TASK DESCRIPTION - Omit the images and retype the records verbatim.

ENTRIES PROVIDED -
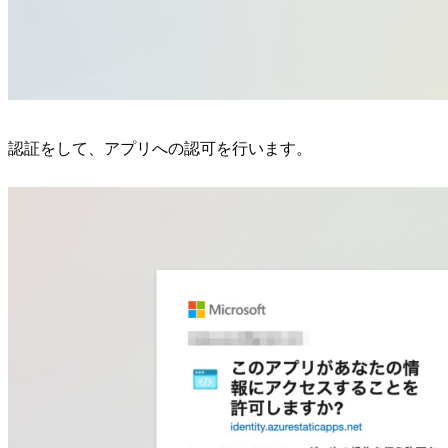
認証をして、アプリへの認可を行います。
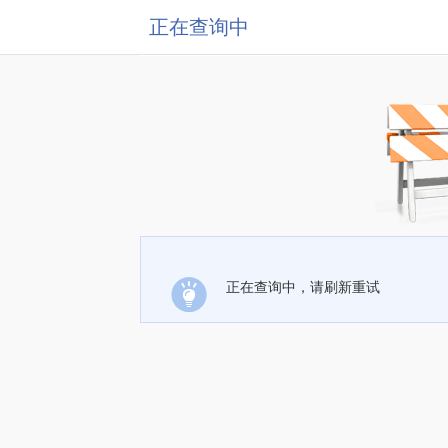
正在查询中
正在查询中，请刷新重试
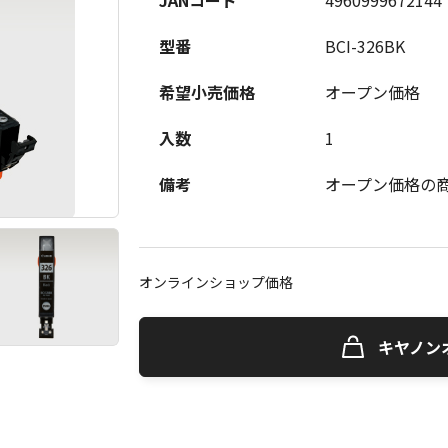
JANコード
4960999672144
型番
BCI-326BK
希望小売価格
オープン価格
入数
1
備考
オープン価格の
オンラインショップ価格
キヤノン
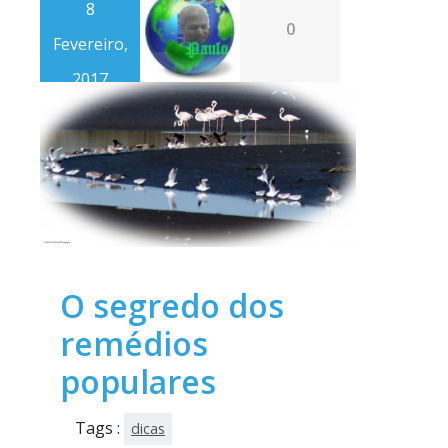
8
0
Fevereiro,
2017
O segredo dos
remédios
populares
Tags :
dicas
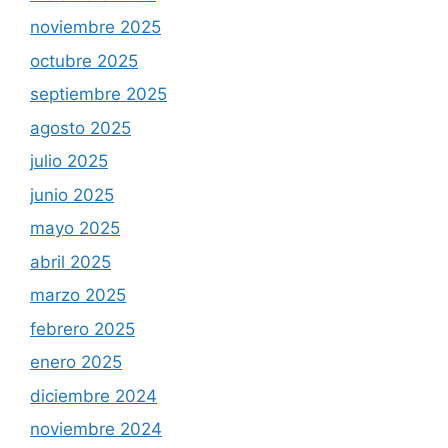
noviembre 2025
octubre 2025
septiembre 2025
agosto 2025
julio 2025
junio 2025
mayo 2025
abril 2025
marzo 2025
febrero 2025
enero 2025
diciembre 2024
noviembre 2024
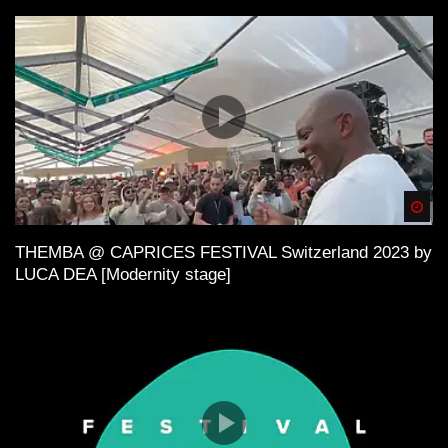
Spä
THEMBA @ CAPRICES FESTIVAL Switzerland 2023 by
LUCA DEA [Modernity stage]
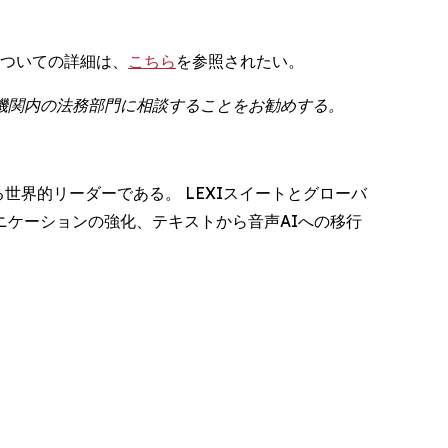
についての詳細は、
こちら
を参照されたい。
機関内の法務部門に相談することをお勧めする。
る世界的リーダーである。 LEXIスイートとグローバ
ケーションの強化、テキストから音声AIへの移行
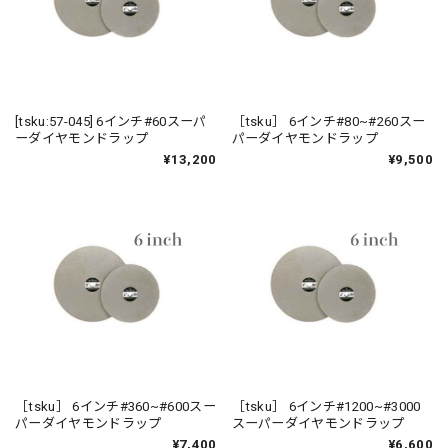
[tsku:57-045] 6インチ#60スーパ
［tsku］ 6インチ#80~#260スー
ーダイヤモンドラップ
パーダイヤモンドラップ
¥13,200
¥9,500
［tsku］ 6インチ#360~#600スー
［tsku］ 6インチ#1200~#3000
パーダイヤモンドラップ
スーパーダイヤモンドラップ
¥7,400
¥6,600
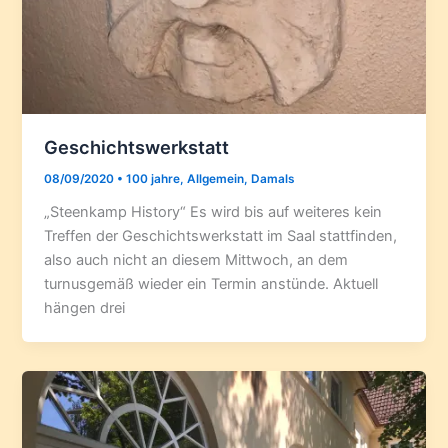
Geschichtswerkstatt
08/09/2020
•
100 jahre
,
Allgemein
,
Damals
„Steenkamp History“ Es wird bis auf weiteres kein
Treffen der Geschichtswerkstatt im Saal stattfinden,
also auch nicht an diesem Mittwoch, an dem
turnusgemäß wieder ein Termin anstünde. Aktuell
hängen drei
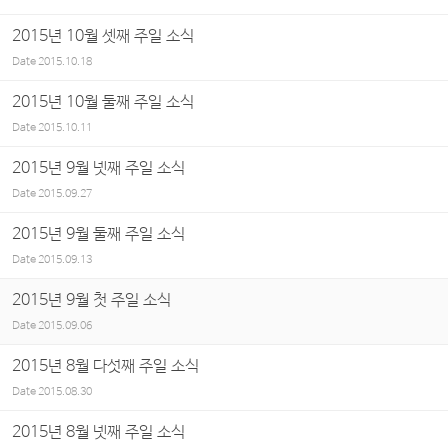
2015년 10월 셋째 주일 소식
Date
2015.10.18
2015년 10월 둘째 주일 소식
Date
2015.10.11
2015년 9월 넷째 주일 소식
Date
2015.09.27
2015년 9월 둘째 주일 소식
Date
2015.09.13
2015년 9월 첫 주일 소식
Date
2015.09.06
2015년 8월 다섯째 주일 소식
Date
2015.08.30
2015년 8월 넷째 주일 소식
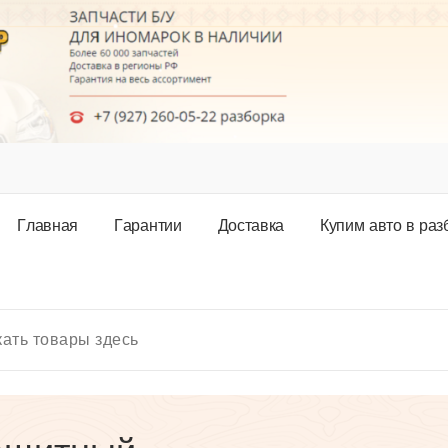
Г
л
а
в
н
а
я
Г
а
р
а
н
т
и
и
Д
о
с
т
а
в
к
а
К
у
п
и
м
а
в
т
о
в
р
а
з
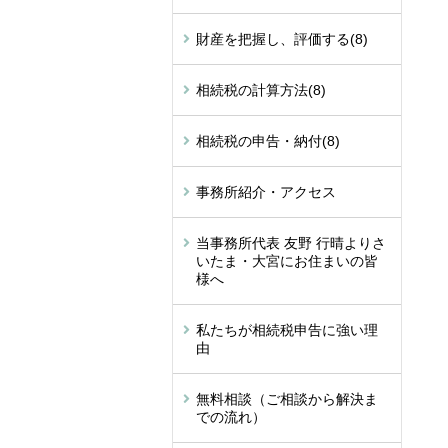
財産を把握し、評価する
(8)
相続税の計算方法
(8)
相続税の申告・納付
(8)
事務所紹介・アクセス
当事務所代表 友野 行晴よりさ
いたま・大宮にお住まいの皆
様へ
私たちが相続税申告に強い理
由
無料相談（ご相談から解決ま
での流れ）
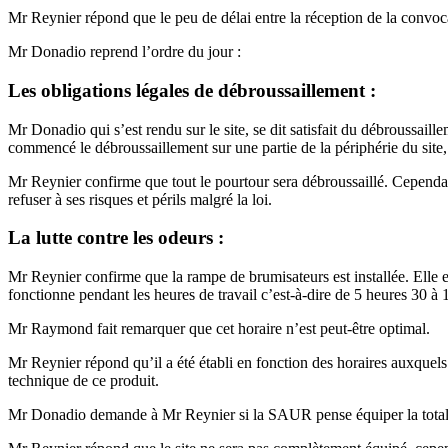
Mr Reynier répond que le peu de délai entre la réception de la convocati
Mr Donadio reprend l’ordre du jour :
Les obligations légales de débroussaillement :
Mr Donadio qui s’est rendu sur le site, se dit satisfait du débroussail
commencé le débroussaillement sur une partie de la périphérie du site, ne
Mr Reynier confirme que tout le pourtour sera débroussaillé. Cependant,
refuser à ses risques et périls malgré la loi.
La lutte contre les odeurs :
Mr Reynier confirme que la rampe de brumisateurs est installée. Elle es
fonctionne pendant les heures de travail c’est-à-dire de 5 heures 30 à 
Mr Raymond fait remarquer que cet horaire n’est peut-être optimal.
Mr Reynier répond qu’il a été établi en fonction des horaires auxquels
technique de ce produit.
Mr Donadio demande à Mr Reynier si la SAUR pense équiper la totalit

OUTPUT OF THE EXERCISE -
認証をして、アプリへの認可を行います。
正在查询中
正在查询中，请刷新重试
JANコード
4960999672144
型番
BCI-326BK
希望小売価格
オープン価格
入数
1
備考
オープン価格の
オンラインショップ価格
キヤノン
8
0
Fevereiro,
2017
O segredo dos
remédios
populares
Tags :
dicas
noviembre 2025
octubre 2025
septiembre 2025
agosto 2025
julio 2025
junio 2025
mayo 2025
abril 2025
marzo 2025
febrero 2025
enero 2025
diciembre 2024
noviembre 2024
Spä
THEMBA @ CAPRICES FESTIVAL Switzerland 2023 by
LUCA DEA [Modernity stage]
についての詳細は、
こちら
を参照されたい。
機関内の法務部門に相談することをお勧めする。
る世界的リーダーである。 LEXIスイートとグローバ
ケーションの強化、テキストから音声AIへの移行
[tsku:57-045] 6インチ#60スーパ
［tsku］ 6インチ#80~#260スー
ーダイヤモンドラップ
パーダイヤモンドラップ
¥13,200
¥9,500
［tsku］ 6インチ#360~#600スー
［tsku］ 6インチ#1200~#3000
パーダイヤモンドラップ
スーパーダイヤモンドラップ
¥7,400
¥6,600
Geschichtswerkstatt
08/09/2020
•
100 jahre
,
Allgemein
,
Damals
„Steenkamp History“ Es wird bis auf weiteres kein
Treffen der Geschichtswerkstatt im Saal stattfinden,
also auch nicht an diesem Mittwoch, an dem
turnusgemäß wieder ein Termin anstünde. Aktuell
hängen drei
2015년 10월 셋째 주일 소식
Date
2015.10.18
2015년 10월 둘째 주일 소식
Date
2015.10.11
2015년 9월 넷째 주일 소식
Date
2015.09.27
2015년 9월 둘째 주일 소식
Date
2015.09.13
2015년 9월 첫 주일 소식
Date
2015.09.06
2015년 8월 다섯째 주일 소식
Date
2015.08.30
2015년 8월 넷째 주일 소식
Г
л
а
в
н
а
я
Г
а
р
а
н
т
и
и
Д
о
с
т
а
в
к
а
К
у
п
и
м
а
в
т
о
в
р
а
з
財産を把握し、評価する
(8)
相続税の計算方法
(8)
相続税の申告・納付
(8)
事務所紹介・アクセス
当事務所代表 友野 行晴よりさ
いたま・大宮にお住まいの皆
様へ
私たちが相続税申告に強い理
由
無料相談（ご相談から解決ま
での流れ）
Mr Reynier répond que le peu de délai entre la réception de la convocati
Mr Donadio reprend l’ordre du jour :
Les obligations légales de débroussaillement :
Mr Donadio qui s’est rendu sur le site, se dit satisfait du débroussail
commencé le débroussaillement sur une partie de la périphérie du site, ne
Mr Reynier confirme que tout le pourtour sera débroussaillé. Cependant,
refuser à ses risques et périls malgré la loi.
La lutte contre les odeurs :
Mr Reynier confirme que la rampe de brumisateurs est installée. Elle es
fonctionne pendant les heures de travail c’est-à-dire de 5 heures 30 à 
Mr Raymond fait remarquer que cet horaire n’est peut-être optimal.
Mr Reynier répond qu’il a été établi en fonction des horaires auxquels
technique de ce produit.
Mr Donadio demande à Mr Reynier si la SAUR pense équiper la totalit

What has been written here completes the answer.